You say, "Fortunately, many (most?) atheists don’t follow the logical consequences of their worldview this far." I agree that most fortunately don't follow the logical consequences of their worldview as far as they could, but I would say that the vast majority of them do follow them to an extraordinarily destructive end. Namely, the vast majority of atheists are 100% supportive of continuing (and even increasing) the murder of unborn babies. Therefore, it is clear that these people are not just nice people who build their morality on a worldview they reject, but rather they are people who believe, support, and do desperately evil things. I'm not sure why many Christians are unwilling to say such things. For some, it may be because they think that saying so means that person can't be reached with the Gospel or that unbelievers will be turned off by our willingness to identify evil, or that if we call a person evil then we have to treat them like we would a mass murderer. I'm not saying that's true of CMI (certainly, CMI has published many articles calling out all manner of evils in the culture), but I think it is true of many Christians. On the contrary, I think it opens our eyes to the desperate need of the world for the Gospel.
Lucien Tuinstra
I am currently working on an article on DIY abortion.
David G.
The great split in her world view is that in Genesis 1, the creation account, God shows that he is active, present and engaged in our world: the world he made for us in the same terms in which we experience it. The world view of evolution, like all pagan views, resolutely breaks any connection between God and his creature: both in historical dislocation and ontological disconnection, and by using stories that aren't true, on their view, in the forlorn attempt to teach us about the reality of God's relation to his creatures by telling us something other than what really happened. Her view is a mound of vacuous conjuring as only what happened in reality is of any significance. If God cannot tell us (which is their view) then it is something else that is real and it is this something else that sets the basis of our relationship with God...evolution? I don't think so.
David S.
If we have sincerely accepted Christ as our personal Saviour, our starting point for truth is in the Holy Scriptures. For many of us however, the successes and achievements of empirical science has blinded us. Science, in all its forms which include non empirical sciences like historical science, scientific materialism etc., have made us believe science in all its forms as the starting point for truth when science should really be just one of the many tools we use in our endeavours in our search for truth. Dr. Rebecca McLaughlin, I believe, unfortunately belongs in this category with regard to our origins.
Ken B.
Early in the article you mention the author's involvement with BioLogos and Veritas. Straight away one can see where this is headed, to rejection of the clear teaching of the Bible on creation.
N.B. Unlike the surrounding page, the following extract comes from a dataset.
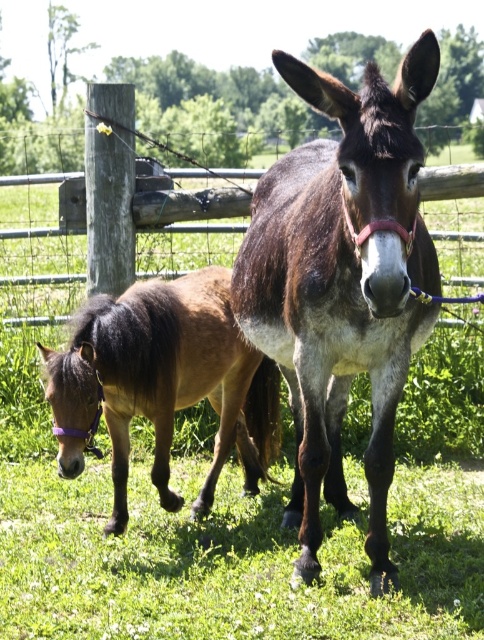 Looking at this image, can you confirm if brown fuzzy mule at center is positioned above brown fuzzy pony at lower left?

Yes, brown fuzzy mule at center is above brown fuzzy pony at lower left.

The image size is (484, 640). I want to click on brown fuzzy mule at center, so click(x=342, y=282).

The width and height of the screenshot is (484, 640). In order to click on brown fuzzy mule at center in this screenshot , I will do `click(342, 282)`.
In the section on women, you referred to the poor widow in Luke 21:1-4 'Her being a woman was irrelevant to the status of her heart and the faith she exhibited by giving her all, not simply a surplus'.
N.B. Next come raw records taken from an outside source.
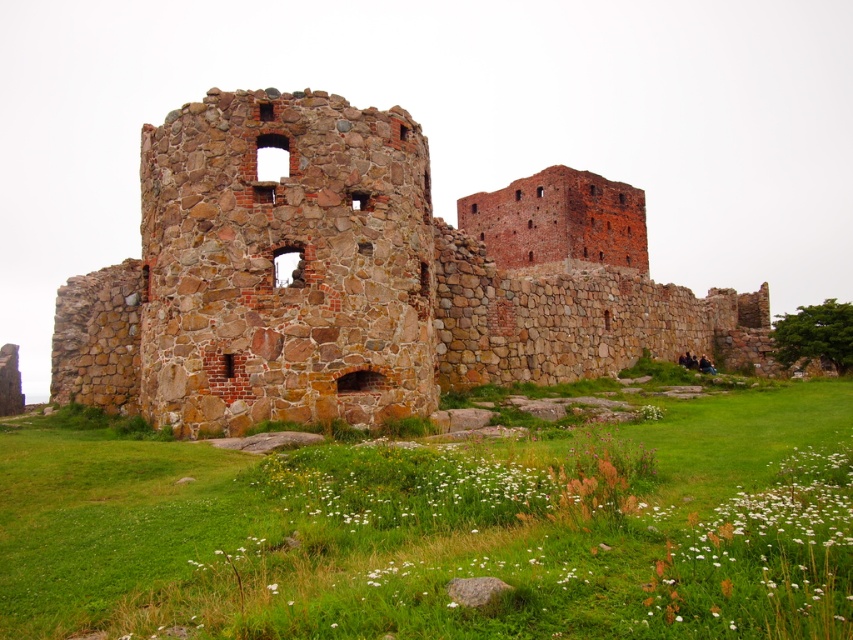 Question: Which of the following is the farthest from the observer?

Choices:
 (A) brown stone castle at center
 (B) green grassy at center

Answer: (A)

Question: Among these objects, which one is farthest from the camera?

Choices:
 (A) brown stone castle at center
 (B) green grassy at center

Answer: (A)

Question: Is green grassy at center above brown stone castle at center?

Choices:
 (A) no
 (B) yes

Answer: (A)

Question: Can you confirm if green grassy at center is positioned to the left of brown stone castle at center?

Choices:
 (A) no
 (B) yes

Answer: (B)

Question: Is green grassy at center smaller than brown stone castle at center?

Choices:
 (A) yes
 (B) no

Answer: (A)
Can I offer some other comments regarding this section of scripture?

Throughout the Old Testament Israel as a nation was instructed to care for the widows. eg Deuteronomy 14:28,29 “At the end of every three years, bring a tenth of all your produce for that year and store it within your gates. Then the Levite, who has no portion or inheritance among you, the foreigner, the fatherless, and the widow within your gates may come, eat, and be satisfied. And the Lord your God will bless you in all the work of your hands that you do".
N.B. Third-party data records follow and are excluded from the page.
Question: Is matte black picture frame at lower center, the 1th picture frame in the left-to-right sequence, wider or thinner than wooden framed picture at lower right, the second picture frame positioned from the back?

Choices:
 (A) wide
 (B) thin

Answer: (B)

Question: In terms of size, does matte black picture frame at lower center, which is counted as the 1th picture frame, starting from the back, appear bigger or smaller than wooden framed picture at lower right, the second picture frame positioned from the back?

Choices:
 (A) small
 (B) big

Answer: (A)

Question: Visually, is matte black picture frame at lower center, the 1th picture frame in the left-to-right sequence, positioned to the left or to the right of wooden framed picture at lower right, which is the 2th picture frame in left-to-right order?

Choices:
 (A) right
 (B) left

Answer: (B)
There should have been no destitute widows in Israel.

H.D.M Spence has observed that, "As far as we know, Jesus' comment upon the widow's alms was his last word of public teaching." These words are immediately followed in Luke 21 by the prophecy concerning the impending destruction of the Temple. It was as if Jesus mentioned the poverty of the widow as His final submission of evidence in condemning unfaithful Israel.